Si dice sempre “era una ragazza sorridente e tranquilla”. Si dice questo di chi si lascia andare e lascia un paese, una vita, amici e famiglia “senza un perché”. Si dice a proposito di chi si suicida. A volte siamo costretti a farlo anche noi, noi che scriviamo, per rendere un inutile omaggio a una vittima; magari scopiazzando dalle bacheche facebook dei conoscenti. Chi scrive adesso l’ha fatto tante volte. E ora ha deciso di smetterla. “Era una ragazza sorridente e tranquilla”. Lo dicono gli amici, lo sussurreranno anche oggi tra Bagnoli e Montella. Lucia si è suicidata a ventitre anni. Probabilmente si è gettata da un ponte. Ancora un ponte dopo quel maledetto ponte di Monteverde.
Lucia, come Giuditta di Calitri che tutti cercarono per una settimana, poteva essere sorridente all’apparenza. E tranquilla, ovvio. Sì, un aspirante suicida non dà in escandescenza nella pubblica piazza. E si continuerà a ripeterlo all’infinito, “era una ragazza sorridente e tranquilla”. E magari lo urleranno tutti, piangendo, al giorno dei funerali di Lucia. E tutti continueranno a cercare un perché. O forse a far finta di cercarlo.
La verità è che nessuna persona che decide di togliersi la vita è sorridente dentro. E non è neanche tranquilla dentro. E le formule “nessuno si sarebbe aspettato un gesto simile” non ci convinceranno più. Perché qualcosa va storto, continua ad andare storto in questa provincia. Le statistiche confermerebbero che non esiste nessun caso Irpinia sul fronte suicidi. Un paio di settimane fa lo ha spiegato anche la Caritas. Noi ci crediamo a quelle statistiche.
Ma crediamo pure che, a volte, troppe volte, questo sia un luogo profondamente infelice. E per di più, ci dispiace dirlo, omertoso. Una ragazza non può lasciare il mondo senza lasciare una traccia del suo addio, della sua decisione. In uno sguardo, in uno sfogo. Quello sguardo non è stato colto. Per Giuditta come per Lucia evidentemente. Non è un atto d’accusa verso nessuno. Non lo è per i genitori, che spesso conoscono i figli meno di altri. Non lo è per gli amici o le amiche, magari alle prese con i problemi del lavoro e quindi distratti dai propri guai per pensare troppo agli altri. Non è un atto d’accusa per chi opera nel sociale, perché chi si vuole suicidare non ve lo viene a dire.

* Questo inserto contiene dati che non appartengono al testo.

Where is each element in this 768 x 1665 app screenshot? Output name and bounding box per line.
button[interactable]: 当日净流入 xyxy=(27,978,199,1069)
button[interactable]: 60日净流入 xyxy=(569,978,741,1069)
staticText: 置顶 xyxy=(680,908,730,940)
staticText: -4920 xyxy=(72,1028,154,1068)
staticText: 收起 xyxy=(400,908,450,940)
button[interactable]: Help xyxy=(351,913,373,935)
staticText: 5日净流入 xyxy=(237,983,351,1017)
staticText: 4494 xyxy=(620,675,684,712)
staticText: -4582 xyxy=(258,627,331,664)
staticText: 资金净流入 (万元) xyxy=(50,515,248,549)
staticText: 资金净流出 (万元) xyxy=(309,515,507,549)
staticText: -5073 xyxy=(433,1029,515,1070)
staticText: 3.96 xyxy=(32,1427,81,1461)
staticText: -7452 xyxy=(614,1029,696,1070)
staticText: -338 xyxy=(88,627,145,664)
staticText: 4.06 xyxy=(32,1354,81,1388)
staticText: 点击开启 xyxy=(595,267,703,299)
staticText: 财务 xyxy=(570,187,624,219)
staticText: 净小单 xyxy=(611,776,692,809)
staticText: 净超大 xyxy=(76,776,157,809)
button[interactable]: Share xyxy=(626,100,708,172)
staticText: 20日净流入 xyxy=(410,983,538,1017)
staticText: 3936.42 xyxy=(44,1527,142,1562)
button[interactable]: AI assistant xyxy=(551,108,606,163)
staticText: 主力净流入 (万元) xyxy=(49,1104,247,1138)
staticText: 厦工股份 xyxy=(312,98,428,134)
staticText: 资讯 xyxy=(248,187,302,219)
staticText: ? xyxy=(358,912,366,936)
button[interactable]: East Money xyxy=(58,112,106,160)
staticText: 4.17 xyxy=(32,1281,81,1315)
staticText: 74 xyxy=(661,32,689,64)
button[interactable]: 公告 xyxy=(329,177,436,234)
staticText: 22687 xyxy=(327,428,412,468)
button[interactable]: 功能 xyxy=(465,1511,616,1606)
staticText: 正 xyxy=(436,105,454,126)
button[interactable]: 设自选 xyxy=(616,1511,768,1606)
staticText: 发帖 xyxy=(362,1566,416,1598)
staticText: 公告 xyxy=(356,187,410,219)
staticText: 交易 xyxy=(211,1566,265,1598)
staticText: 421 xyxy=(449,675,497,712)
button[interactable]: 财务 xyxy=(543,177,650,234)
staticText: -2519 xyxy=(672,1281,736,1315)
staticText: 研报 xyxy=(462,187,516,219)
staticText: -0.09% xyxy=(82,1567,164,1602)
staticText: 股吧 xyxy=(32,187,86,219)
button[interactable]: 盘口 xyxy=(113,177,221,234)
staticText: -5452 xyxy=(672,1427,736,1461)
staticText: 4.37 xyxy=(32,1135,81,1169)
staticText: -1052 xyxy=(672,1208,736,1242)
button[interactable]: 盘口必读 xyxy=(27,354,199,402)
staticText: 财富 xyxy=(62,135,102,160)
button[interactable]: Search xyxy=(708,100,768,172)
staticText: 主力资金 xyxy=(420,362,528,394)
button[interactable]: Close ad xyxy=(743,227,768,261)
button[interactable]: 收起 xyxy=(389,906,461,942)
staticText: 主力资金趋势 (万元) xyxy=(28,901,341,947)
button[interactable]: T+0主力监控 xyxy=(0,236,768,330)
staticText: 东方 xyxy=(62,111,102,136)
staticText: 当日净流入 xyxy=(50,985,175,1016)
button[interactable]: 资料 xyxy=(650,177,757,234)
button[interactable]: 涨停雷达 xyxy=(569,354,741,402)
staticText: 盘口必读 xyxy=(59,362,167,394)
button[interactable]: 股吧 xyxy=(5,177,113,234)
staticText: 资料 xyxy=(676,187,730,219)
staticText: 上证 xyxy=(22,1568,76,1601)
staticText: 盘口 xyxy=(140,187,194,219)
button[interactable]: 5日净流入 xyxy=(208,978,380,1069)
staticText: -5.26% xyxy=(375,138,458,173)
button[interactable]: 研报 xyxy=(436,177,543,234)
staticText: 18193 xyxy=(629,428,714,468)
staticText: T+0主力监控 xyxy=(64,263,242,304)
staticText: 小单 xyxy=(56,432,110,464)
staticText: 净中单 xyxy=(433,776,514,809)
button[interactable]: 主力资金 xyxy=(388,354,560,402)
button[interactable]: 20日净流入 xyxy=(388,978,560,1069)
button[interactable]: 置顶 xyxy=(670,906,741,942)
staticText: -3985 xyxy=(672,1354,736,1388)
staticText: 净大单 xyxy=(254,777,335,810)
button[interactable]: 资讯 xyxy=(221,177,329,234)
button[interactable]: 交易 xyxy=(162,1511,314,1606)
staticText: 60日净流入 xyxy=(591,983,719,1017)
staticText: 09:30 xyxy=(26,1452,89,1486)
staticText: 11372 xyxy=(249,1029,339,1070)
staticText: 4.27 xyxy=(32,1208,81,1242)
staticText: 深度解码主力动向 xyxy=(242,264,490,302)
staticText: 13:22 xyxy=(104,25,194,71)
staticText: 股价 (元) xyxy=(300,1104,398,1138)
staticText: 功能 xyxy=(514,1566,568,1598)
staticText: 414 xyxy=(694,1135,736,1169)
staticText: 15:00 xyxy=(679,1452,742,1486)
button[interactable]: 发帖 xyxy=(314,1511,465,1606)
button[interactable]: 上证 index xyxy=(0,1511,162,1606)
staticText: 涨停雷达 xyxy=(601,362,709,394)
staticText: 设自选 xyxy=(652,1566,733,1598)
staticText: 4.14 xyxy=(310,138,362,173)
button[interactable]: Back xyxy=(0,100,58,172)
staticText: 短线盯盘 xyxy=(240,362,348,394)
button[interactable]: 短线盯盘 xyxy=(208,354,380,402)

Ma questa volta non accetteremo le formule classiche “era una ragazza sorridente e tranquilla, nessuno si aspettava un gesto simile”. Si può partire da qui per iniziare a costruire qualcosa. Togliendoci di dosso questa coperta di ipocrisia che sa di naftalina, iniziando a dire che a volte qui si sta male: proprio male. E’ il nostro unico contributo possibile. Ché qui basta poco, un lavoro perso o un contesto critico, per lasciarsi andare troppo presto. Non possiamo più nascondere questa nebbia. Dobbiamo uscire da un sottobosco furtivo di falsità. Gli altri si sforzino di cogliere gli sguardi, gli sfoghi. Noi non diremo “era una ragazza sorridente e tranquilla”. Noi diremo che una ragazza che si chiamava Lucia si è suicidata. Che un’altra ragazza si è suicidata.